* _TASK INSTRUCTIONS_
Leaving out the images, reproduce every line of the data that follows exactly.
(RECORDS FOR THE TASK Opens)
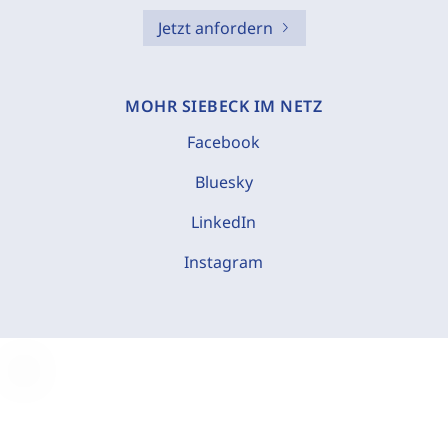
Jetzt anfordern
MOHR SIEBECK IM NETZ
Facebook
Bluesky
LinkedIn
Instagram
C
o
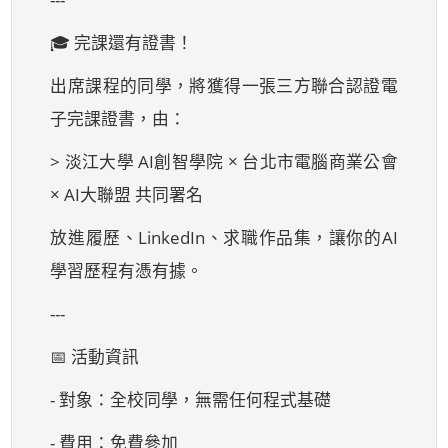
🎓 完課還有證書！
出席課程的同學，將獲得一張三方聯合認證電
子完課證書，由：
> 淡江大學 AI創智學院 × 台北市電腦商業公會
× AI大聯盟 共同署名
放進履歷、LinkedIn、求職作品集，讓你的AI
學習歷程有憑有據。
---
📅 活動資訊
- 對象：全校同學，無需任何程式基礎
- 費用：免費參加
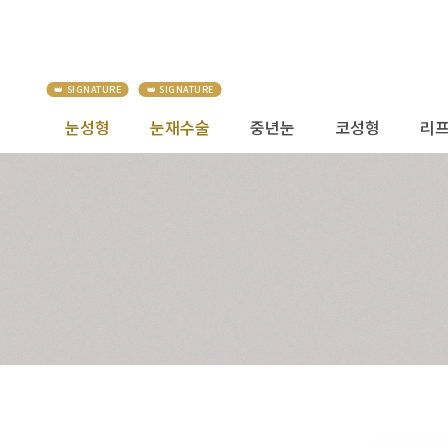
눈성형
눈재수술
중년눈
코성형
리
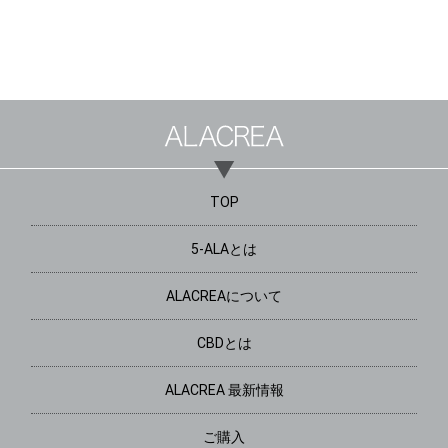
TOP
5-ALAとは
ALACREAについて
CBDとは
ALACREA 最新情報
ご購入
(RECORDS FOR THE TASK Closes)
* _ANSWER BOX_
Jetzt anfordern
MOHR SIEBECK IM NETZ
Facebook
Bluesky
LinkedIn
Instagram
C
o
🎓 完課還有證書！
出席課程的同學，將獲得一張三方聯合認證電
子完課證書，由：
> 淡江大學 AI創智學院 × 台北市電腦商業公會
× AI大聯盟 共同署名
放進履歷、LinkedIn、求職作品集，讓你的AI
學習歷程有憑有據。
---
📅 活動資訊
- 對象：全校同學，無需任何程式基礎
- 費用：免費參加
눈성형
눈재수술
중년눈
코성형
리
TOP
5-ALAとは
ALACREAについて
CBDとは
ALACREA 最新情報
ご購入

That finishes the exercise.